## ABOUT THIS TASK
Each entry is to be retyped exactly as it appears, and each image is to be dropped.

━━━━━ AVAILABLE DATA

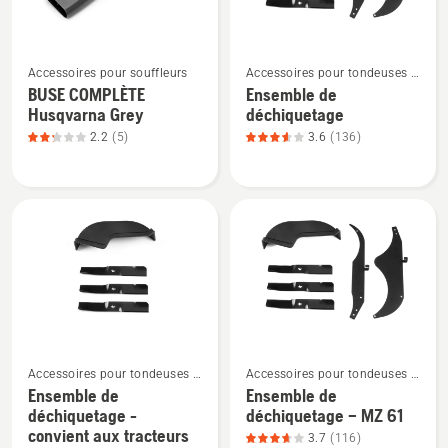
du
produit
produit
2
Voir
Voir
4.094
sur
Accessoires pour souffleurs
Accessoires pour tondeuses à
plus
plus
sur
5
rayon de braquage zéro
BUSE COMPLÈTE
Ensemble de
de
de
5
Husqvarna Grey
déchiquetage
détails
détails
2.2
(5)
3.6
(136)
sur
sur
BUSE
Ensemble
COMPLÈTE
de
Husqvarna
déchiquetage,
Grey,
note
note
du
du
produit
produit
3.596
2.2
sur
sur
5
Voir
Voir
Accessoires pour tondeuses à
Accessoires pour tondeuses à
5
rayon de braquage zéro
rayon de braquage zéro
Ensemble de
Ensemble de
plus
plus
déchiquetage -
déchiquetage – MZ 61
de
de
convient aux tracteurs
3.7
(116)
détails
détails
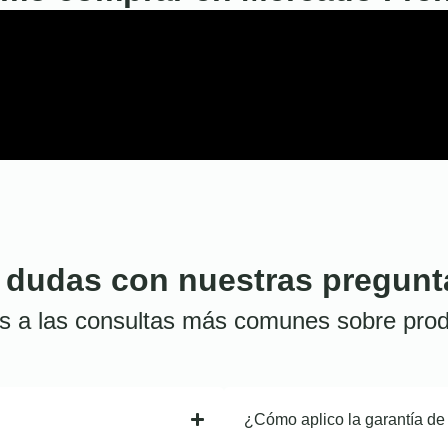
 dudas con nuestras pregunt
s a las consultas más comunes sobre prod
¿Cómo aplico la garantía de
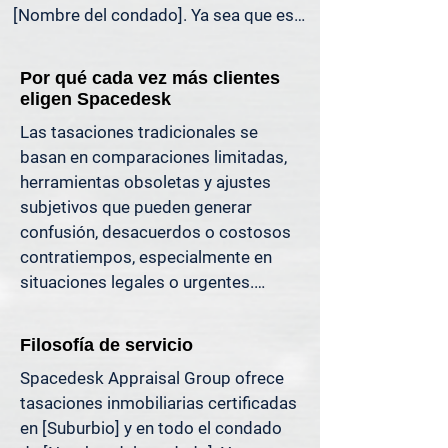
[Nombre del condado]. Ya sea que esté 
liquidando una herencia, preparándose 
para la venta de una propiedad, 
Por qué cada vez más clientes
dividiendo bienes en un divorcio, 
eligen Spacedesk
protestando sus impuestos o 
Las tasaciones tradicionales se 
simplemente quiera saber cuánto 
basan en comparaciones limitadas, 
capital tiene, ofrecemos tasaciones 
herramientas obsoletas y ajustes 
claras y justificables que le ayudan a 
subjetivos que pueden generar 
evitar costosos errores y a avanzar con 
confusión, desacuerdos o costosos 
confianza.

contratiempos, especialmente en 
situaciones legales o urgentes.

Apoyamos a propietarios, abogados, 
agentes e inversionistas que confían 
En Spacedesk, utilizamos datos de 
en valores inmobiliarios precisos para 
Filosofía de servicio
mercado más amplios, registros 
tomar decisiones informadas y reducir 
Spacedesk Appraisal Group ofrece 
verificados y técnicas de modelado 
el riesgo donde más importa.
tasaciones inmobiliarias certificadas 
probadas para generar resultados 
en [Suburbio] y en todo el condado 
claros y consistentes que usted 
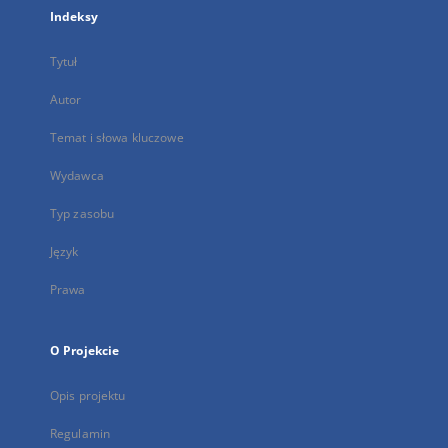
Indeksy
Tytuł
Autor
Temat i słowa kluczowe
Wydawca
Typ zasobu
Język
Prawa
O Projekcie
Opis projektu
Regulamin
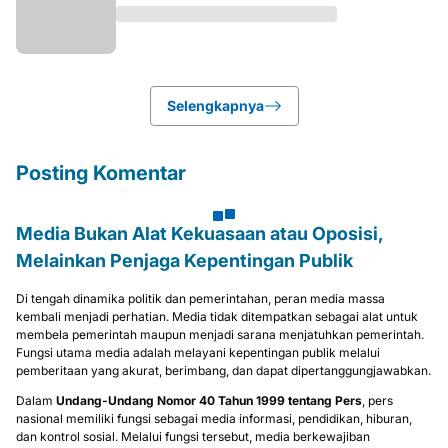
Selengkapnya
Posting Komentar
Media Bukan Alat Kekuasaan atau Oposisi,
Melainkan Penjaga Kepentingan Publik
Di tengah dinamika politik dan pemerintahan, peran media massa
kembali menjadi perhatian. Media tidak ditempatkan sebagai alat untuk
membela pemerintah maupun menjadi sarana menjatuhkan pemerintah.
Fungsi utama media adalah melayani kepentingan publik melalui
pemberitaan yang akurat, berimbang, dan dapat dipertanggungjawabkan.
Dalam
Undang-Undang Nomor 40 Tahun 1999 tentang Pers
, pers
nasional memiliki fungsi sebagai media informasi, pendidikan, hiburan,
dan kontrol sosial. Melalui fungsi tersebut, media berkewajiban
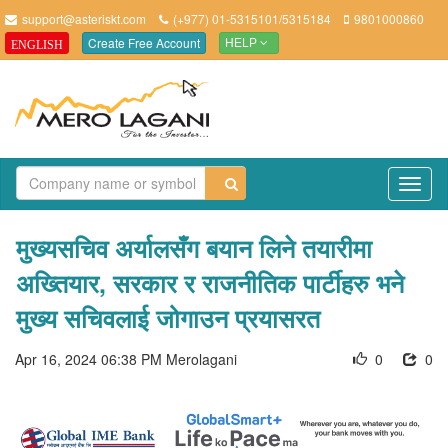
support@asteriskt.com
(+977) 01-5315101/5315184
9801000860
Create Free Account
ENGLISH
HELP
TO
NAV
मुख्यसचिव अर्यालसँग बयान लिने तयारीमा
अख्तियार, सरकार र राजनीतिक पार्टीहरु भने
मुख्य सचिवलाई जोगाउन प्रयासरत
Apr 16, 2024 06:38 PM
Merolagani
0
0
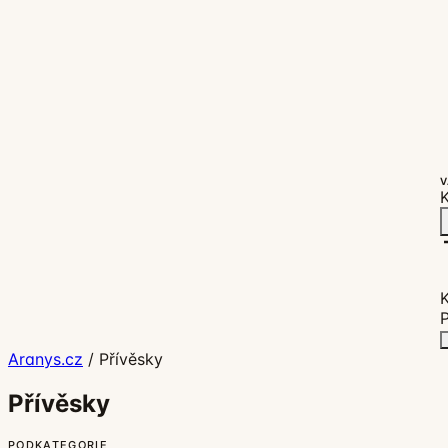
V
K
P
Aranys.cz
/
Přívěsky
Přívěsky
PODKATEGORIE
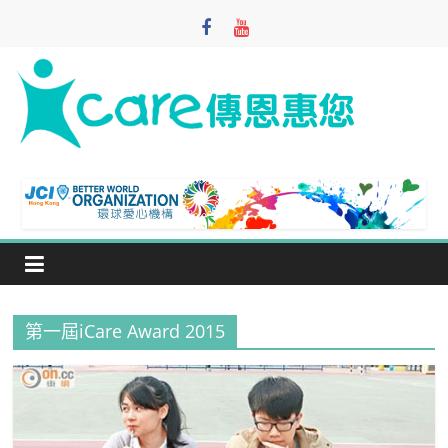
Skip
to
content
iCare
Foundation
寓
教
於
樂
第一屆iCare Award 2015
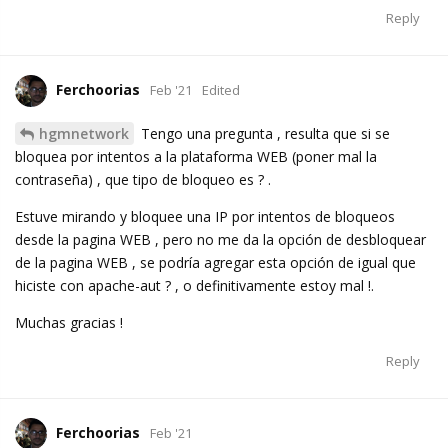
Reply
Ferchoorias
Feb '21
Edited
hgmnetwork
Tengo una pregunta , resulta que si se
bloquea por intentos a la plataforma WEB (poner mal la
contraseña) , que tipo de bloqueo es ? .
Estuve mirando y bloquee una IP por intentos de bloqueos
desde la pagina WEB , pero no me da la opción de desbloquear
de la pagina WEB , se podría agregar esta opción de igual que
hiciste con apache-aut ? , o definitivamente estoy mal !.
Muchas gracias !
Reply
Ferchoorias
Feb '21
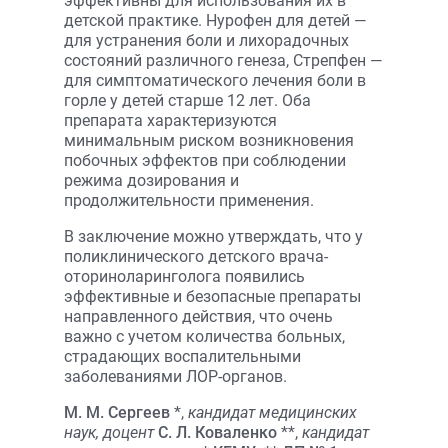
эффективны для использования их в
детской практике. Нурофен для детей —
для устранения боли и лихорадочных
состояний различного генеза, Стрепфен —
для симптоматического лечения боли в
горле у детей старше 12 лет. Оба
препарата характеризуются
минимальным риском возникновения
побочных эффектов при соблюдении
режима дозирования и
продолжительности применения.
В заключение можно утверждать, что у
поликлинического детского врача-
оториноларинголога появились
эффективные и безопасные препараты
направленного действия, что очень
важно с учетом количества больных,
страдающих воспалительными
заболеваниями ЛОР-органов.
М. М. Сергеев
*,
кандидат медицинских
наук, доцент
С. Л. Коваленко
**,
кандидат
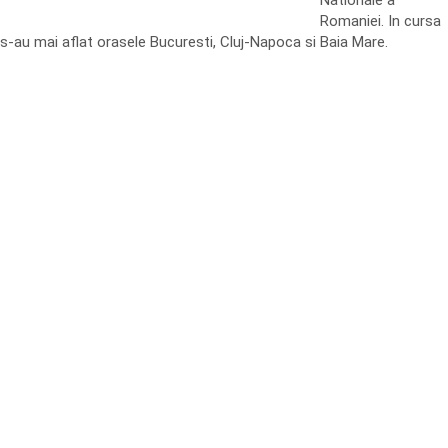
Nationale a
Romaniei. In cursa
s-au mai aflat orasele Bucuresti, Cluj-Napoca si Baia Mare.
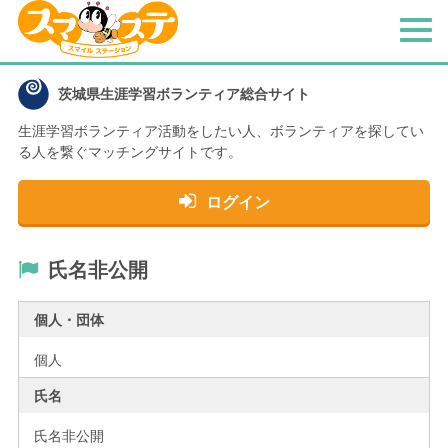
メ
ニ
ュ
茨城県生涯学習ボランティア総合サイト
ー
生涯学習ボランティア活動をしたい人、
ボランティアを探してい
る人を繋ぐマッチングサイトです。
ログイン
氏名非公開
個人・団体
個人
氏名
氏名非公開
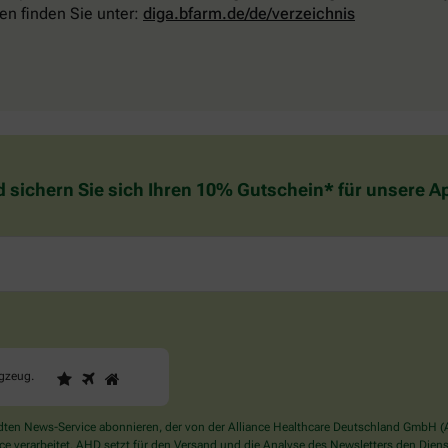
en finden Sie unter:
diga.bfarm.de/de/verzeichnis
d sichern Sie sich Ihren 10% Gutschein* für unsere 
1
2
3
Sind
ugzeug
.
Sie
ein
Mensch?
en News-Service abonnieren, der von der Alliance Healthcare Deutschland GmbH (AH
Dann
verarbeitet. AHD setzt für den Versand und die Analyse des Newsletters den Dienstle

━━━━━━━━━━

## EXERCISE RESPONSE
du
produit
produit
2
Voir
Voir
4.094
sur
Accessoires pour souffleurs
Accessoires pour tondeuses à
plus
plus
sur
5
rayon de braquage zéro
BUSE COMPLÈTE
Ensemble de
de
de
5
Husqvarna Grey
déchiquetage
détails
détails
2.2
(5)
3.6
(136)
sur
sur
BUSE
Ensemble
COMPLÈTE
de
Husqvarna
déchiquetage,
Grey,
note
note
du
du
produit
produit
3.596
2.2
sur
sur
5
Voir
Voir
Accessoires pour tondeuses à
Accessoires pour tondeuses à
5
rayon de braquage zéro
rayon de braquage zéro
Ensemble de
Ensemble de
plus
plus
déchiquetage -
déchiquetage – MZ 61
de
de
convient aux tracteurs
3.7
(116)
détails
détails
 dudas con nuestras pregunt
s a las consultas más comunes sobre prod
¿Cómo aplico la garantía de
[Nombre del condado]. Ya sea que esté 
liquidando una herencia, preparándose 
para la venta de una propiedad, 
Por qué cada vez más clientes
dividiendo bienes en un divorcio, 
eligen Spacedesk
protestando sus impuestos o 
Las tasaciones tradicionales se 
simplemente quiera saber cuánto 
basan en comparaciones limitadas, 
capital tiene, ofrecemos tasaciones 
herramientas obsoletas y ajustes 
claras y justificables que le ayudan a 
subjetivos que pueden generar 
evitar costosos errores y a avanzar con 
confusión, desacuerdos o costosos 
confianza.

contratiempos, especialmente en 
situaciones legales o urgentes.

Apoyamos a propietarios, abogados, 
agentes e inversionistas que confían 
En Spacedesk, utilizamos datos de 
en valores inmobiliarios precisos para 
Filosofía de servicio
mercado más amplios, registros 
tomar decisiones informadas y reducir 
Spacedesk Appraisal Group ofrece 
verificados y técnicas de modelado 
el riesgo donde más importa.
tasaciones inmobiliarias certificadas 
probadas para generar resultados 
en [Suburbio] y en todo el condado 
claros y consistentes que usted 
Indeksy
Tytuł
Autor
Temat i słowa kluczowe
Wydawca
Typ zasobu
Język
Prawa
O Projekcie
Opis projektu
Regulamin
Selengkapnya
Posting Komentar
Media Bukan Alat Kekuasaan atau Oposisi,
Melainkan Penjaga Kepentingan Publik
Di tengah dinamika politik dan pemerintahan, peran media massa
kembali menjadi perhatian. Media tidak ditempatkan sebagai alat untuk
membela pemerintah maupun menjadi sarana menjatuhkan pemerintah.
Fungsi utama media adalah melayani kepentingan publik melalui
pemberitaan yang akurat, berimbang, dan dapat dipertanggungjawabkan.
Dalam
Undang-Undang Nomor 40 Tahun 1999 tentang Pers
, pers
nasional memiliki fungsi sebagai media informasi, pendidikan, hiburan,
dan kontrol sosial. Melalui fungsi tersebut, media berkewajiban
support@asteriskt.com
(+977) 01-5315101/5315184
9801000860
Create Free Account
ENGLISH
HELP
TO
NAV
मुख्यसचिव अर्यालसँग बयान लिने तयारीमा
अख्तियार, सरकार र राजनीतिक पार्टीहरु भने
मुख्य सचिवलाई जोगाउन प्रयासरत
Apr 16, 2024 06:38 PM
Merolagani
0
0
V
K
P
Aranys.cz
/
Přívěsky
Přívěsky
PODKATEGORIE
Skip
to
content
iCare
Foundation
寓
教
於
樂
第一屆iCare Award 2015
Reply
Ferchoorias
Feb '21
Edited
hgmnetwork
Tengo una pregunta , resulta que si se
bloquea por intentos a la plataforma WEB (poner mal la
contraseña) , que tipo de bloqueo es ? .
Estuve mirando y bloquee una IP por intentos de bloqueos
desde la pagina WEB , pero no me da la opción de desbloquear
de la pagina WEB , se podría agregar esta opción de igual que
hiciste con apache-aut ? , o definitivamente estoy mal !.
Muchas gracias !
Reply
Ferchoorias
Feb '21
эффективны для использования их в
детской практике. Нурофен для детей —
для устранения боли и лихорадочных
состояний различного генеза, Стрепфен —
для симптоматического лечения боли в
горле у детей старше 12 лет. Оба
препарата характеризуются
минимальным риском возникновения
побочных эффектов при соблюдении
режима дозирования и
продолжительности применения.
В заключение можно утверждать, что у
поликлинического детского врача-
оториноларинголога появились
эффективные и безопасные препараты
направленного действия, что очень
важно с учетом количества больных,
страдающих воспалительными
заболеваниями ЛОР-органов.
М. М. Сергеев
*,
кандидат медицинских
наук, доцент
С. Л. Коваленко
**,
кандидат
Nationale a
Romaniei. In cursa
s-au mai aflat orasele Bucuresti, Cluj-Napoca si Baia Mare.
メ
ニ
ュ
茨城県生涯学習ボランティア総合サイト
ー
生涯学習ボランティア活動をしたい人、
ボランティアを探してい
る人を繋ぐマッチングサイトです。
ログイン
氏名非公開
個人・団体
個人
氏名
氏名非公開
en finden Sie unter:
diga.bfarm.de/de/verzeichnis
d sichern Sie sich Ihren 10% Gutschein* für unsere 
1
2
3
Sind
ugzeug
.
Sie
ein
Mensch?
en News-Service abonnieren, der von der Alliance Healthcare Deutschland GmbH (AH
Dann
verarbeitet. AHD setzt für den Versand und die Analyse des Newsletters den Dienstle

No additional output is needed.